Job Snijders job at instituut.net
Fri Jun 12 17:12:47 UTC 2015


On Fri, Jun 12, 2015 at 12:53:13PM -0300, jim deleskie wrote:
> Filtering has been a community issue since my days @ MCI being AS3561,
> often discussed not often enough acted one, I suspect the topic has come up
> at every "large" NSP I've worked at.  Frequently someone complains its
> "hard" to fix, or router X makes it hard to fix, or customer Y won;t agree,
> and not enough people stand up to force fix the issues.  I've did a preso
> on it ( while working at TATA) with some other "smart folks" but for all
> the usual reasons it died on the vine.

Next time around put up more of a fight? :-)

In all seriousness not all hope is lost: Even on the crappiest
platforms, an operator can do better then nothing with little effort. 

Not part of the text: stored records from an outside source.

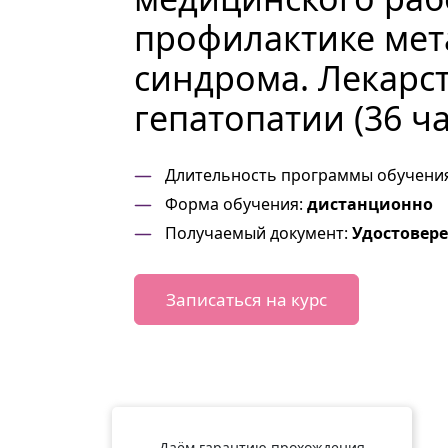
профилактике мет
синдрома. Лекарс
гепатопатии (36 ч
Длительность программы обучени
Форма обучения:
дистанционно
Получаемый документ:
Удостовер
Записаться на курс
Даём гарантию прохождения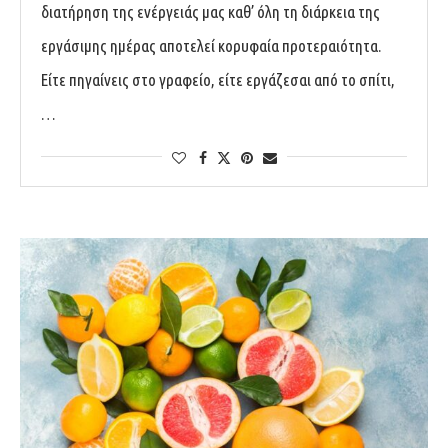
διατήρηση της ενέργειάς μας καθ’ όλη τη διάρκεια της
εργάσιμης ημέρας αποτελεί κορυφαία προτεραιότητα.
Είτε πηγαίνεις στο γραφείο, είτε εργάζεσαι από το σπίτι,
…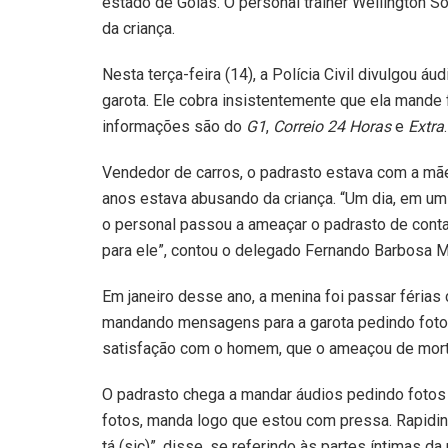
estado de Goiás. O personal trainer Wellington 
da criança.
Nesta terça-feira (14), a Polícia Civil divulgou 
garota. Ele cobra insistentemente que ela mande 
informações são do
G1
,
Correio 24 Horas
e
Extra
.
Vendedor de carros, o padrasto estava com a mãe
anos estava abusando da criança. “Um dia, em um
o personal passou a ameaçar o padrasto de conta
para ele”, contou o delegado Fernando Barbosa M
Em janeiro desse ano, a menina foi passar férias
mandando mensagens para a garota pedindo fotos 
satisfação com o homem, que o ameaçou de mort
O padrasto chega a mandar áudios pedindo fotos 
fotos, manda logo que estou com pressa. Rapidinho
tá (sic)”, disse, se referindo às partes íntimas d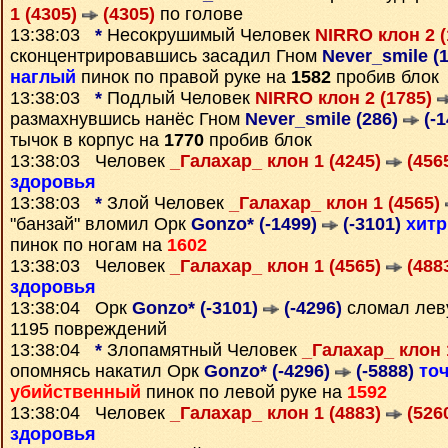
1 (4305)
(4305)
по голове
13:38:03
*
Несокрушимый Человек
NIRRO клон 2 
сконцентрировавшись засадил Гном
Never_smile (
наглый
пинок по правой руке на
1582
пробив блок
13:38:03
*
Подлый Человек
NIRRO клон 2 (1785)
размахнувшись нанёс Гном
Never_smile (286)
(-1
тычок в корпус на
1770
пробив блок
13:38:03 Человек
_Галахар_ клон 1 (4245)
(456
здоровья
13:38:03
*
Злой Человек
_Галахар_ клон 1 (4565)
"банзай" вломил Орк
Gonzo* (-1499)
(-3101)
хит
пинок по ногам на
1602
13:38:03 Человек
_Галахар_ клон 1 (4565)
(488
здоровья
13:38:04 Орк
Gonzo* (-3101)
(-4296)
сломал леву
1195 повреждений
13:38:04
*
Злопамятный Человек
_Галахар_ клон 
опомнясь накатил Орк
Gonzo* (-4296)
(-5888)
то
убийственный
пинок по левой руке на
1592
13:38:04 Человек
_Галахар_ клон 1 (4883)
(526
здоровья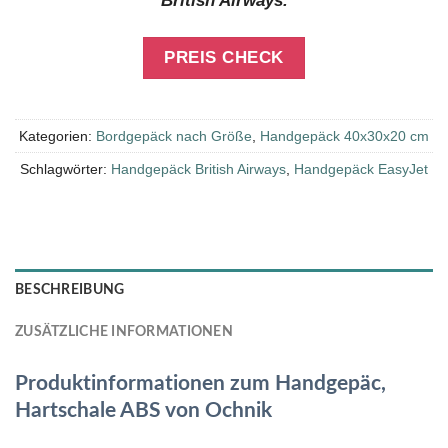
British Airways.
PREIS CHECK
Kategorien:
Bordgepäck nach Größe
,
Handgepäck 40x30x20 cm
Schlagwörter:
Handgepäck British Airways
,
Handgepäck EasyJet
BESCHREIBUNG
ZUSÄTZLICHE INFORMATIONEN
Produktinformationen zum Handgepäc,
Hartschale ABS von Ochnik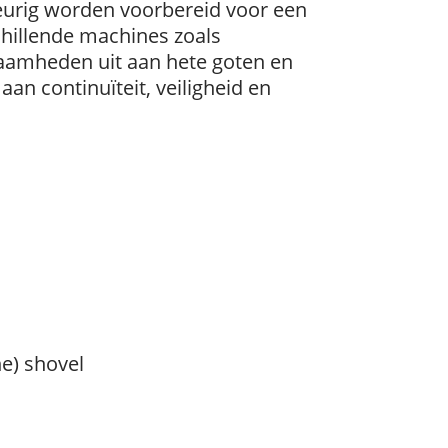
keurig worden voorbereid voor een
chillende machines zoals
zaamheden uit aan hete goten en
an continuïteit, veiligheid en
e) shovel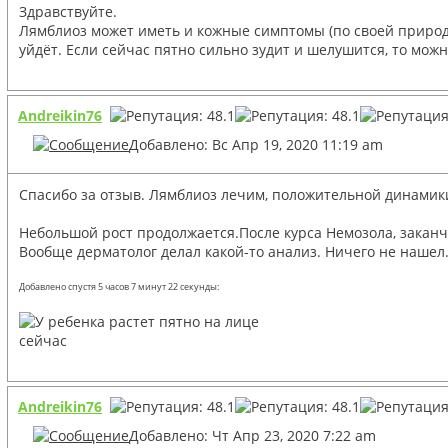
Здравствуйте.
Лямблиоз может иметь и кожные симптомы (по своей природе 
уйдёт. Если сейчас пятно сильно зудит и шелушится, то можн
Andreikin76
Добавлено: Вс Апр 19, 2020 11:19 am
Спасибо за отзыв. Лямблиоз лечим, положительной динамики
Небольшой рост продолжается.После курса Немозола, заканч
Вообще дерматолог делал какой-то анализ. Ничего не нашел. 
Добавлено спустя 5 часов 7 минут 22 секунды:
сейчас
Andreikin76
Добавлено: Чт Апр 23, 2020 7:22 am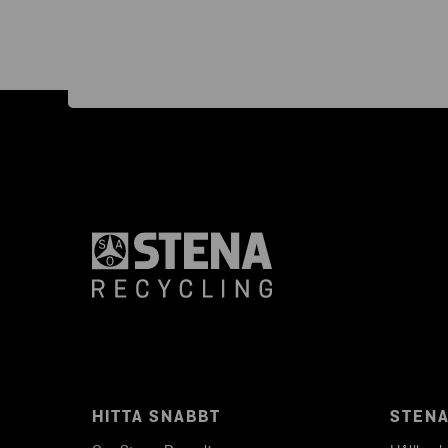
HITTA SNABBT
STENA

The simplest protection mechanism of all: maximum prefix limits. If you
turn up a peer or customer, confirm with them how many routes you should
expect, add 15% and configure that. 

In this day and age AS_PATH filters are still underutilized, if you
apply them on egress they are a very easy way to prevent sending routes
from your upstream to your peers, or accepting your upstreams routes
from peers/customers.

Vote with your wallet, talk to your vendors how to make your life
easier. Once example: ask Cisco to implement
https://tools.cisco.com/bugsearch/bug/CSCuq14541 ("Add "bgp enforce
ebgp-outbound-policy" knob to prevent route leaks" - this is a PR asking
that if a new neighbor is configured you don't immediatly send all
routes & accept everything).

There are actively maintained open source tools such as bgpq3 which can
help you generate filters to apply on your customer sessions: it takes 2
seconds to generate an effective IOS prefix-list for 4788:

    Vurt:~ job$ time bgpq3 -h rr.ntt.net -A AS-TMNET-CUSTOMERS | wc -l
        6884
    real    0m1.947s
    (source: https://github.com/snar/bgpq3 - can output in BIRD, XR,
    IOS, JunOS or JSON syntax)

Today there are plenty of networks which use the above techniques
successfully on a variety of devices.